Updated on 7 June 2016
NASDAQ-listed Lombard Medical Inc has announced that the Australian Therapeutic Goods Administration (TGA) has approved the Aorfix Endovascular Stent Graft for inclusion on the Australian Register of Therapeutic Goods. The TGA has approved the use of Aorfix for the treatment of abdominal aortic aneurysms (AAAs) with aortic neck angulations up to 90 degrees.
"Achieving approval to begin commercial sales of Aorfix in Australia is another important milestone for our company," said CEO Simon Hubbert. "Product shipments will begin immediately as we work with leading endovascular physicians to bring Aorfix to market in this country."
Aorfix is an endovascular stent graft system for treating infra-renal aortic and aorto-iliac aneurysms, also known as abdominal aortic aneurysms (AAAs). When placed within the aneurysm, Aorfix creates an internal bypass of the aneurysm to reduce the risk of rupture. Aorfix is the first and only endovascular stent graft with global approvals for the treatment of patients with aortic neck angulations up to 90 degrees.

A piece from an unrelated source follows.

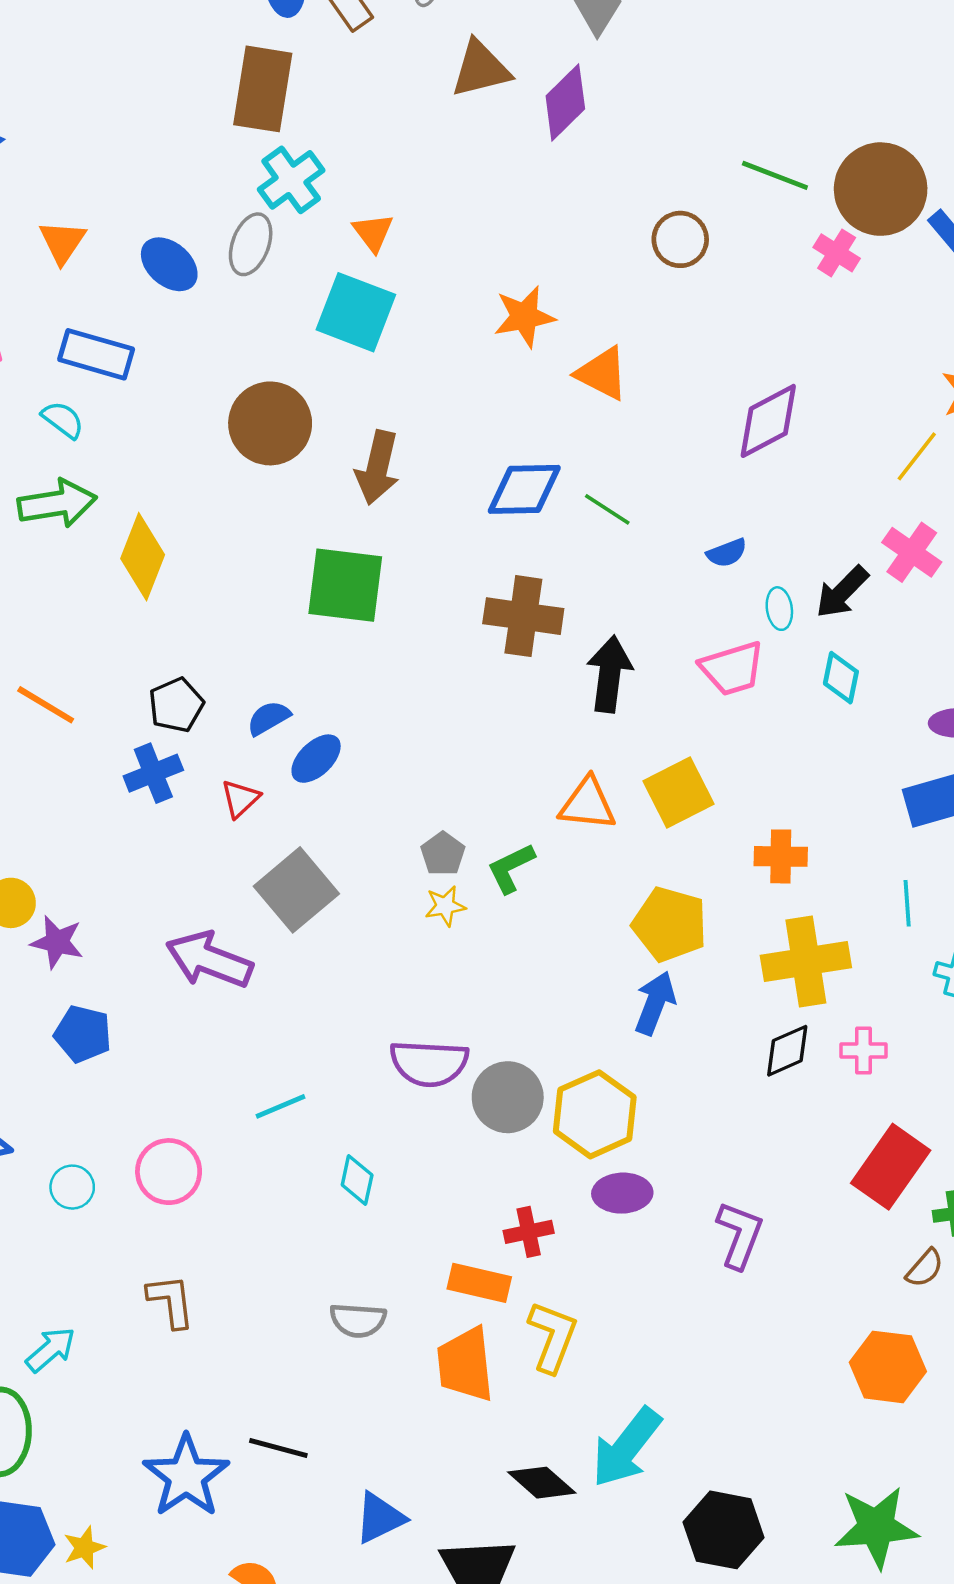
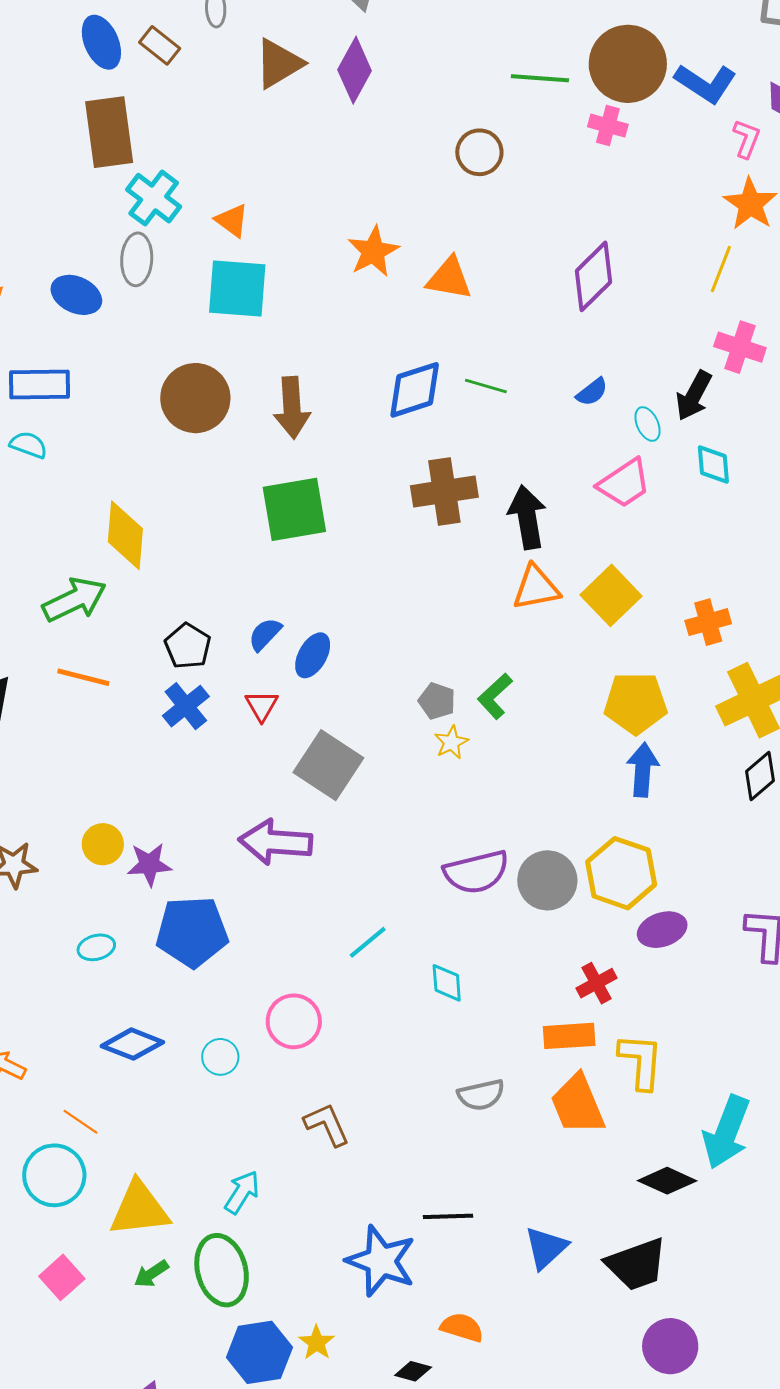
green arrow: (57, 503) -> (74, 600), moved
orange triangle: (588, 804) -> (536, 588), moved
blue pentagon: (83, 1034) -> (192, 932), size x1.5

Aorfix features an exclusive helical and circular design that allows it to conform to the natural contours of human anatomy, including aortic necks with high angulations and iliac arteries with extreme bends. Aorfix has been evaluated in three studies and used in more than 7,000 procedures worldwide. Aorfix received FDA approval in 2013, and is commercially available in U.S., U.K., Germany, Spain, Italy, Austria, Switzerland, the Czech Republic, Russia, Greece, Canada, Mexico, Brazil, Japan, Hong Kong, Poland, New Zealand, Argentina, Sweden, Colombia, Ireland, Chile, Peru, Uruguay, and now Australia.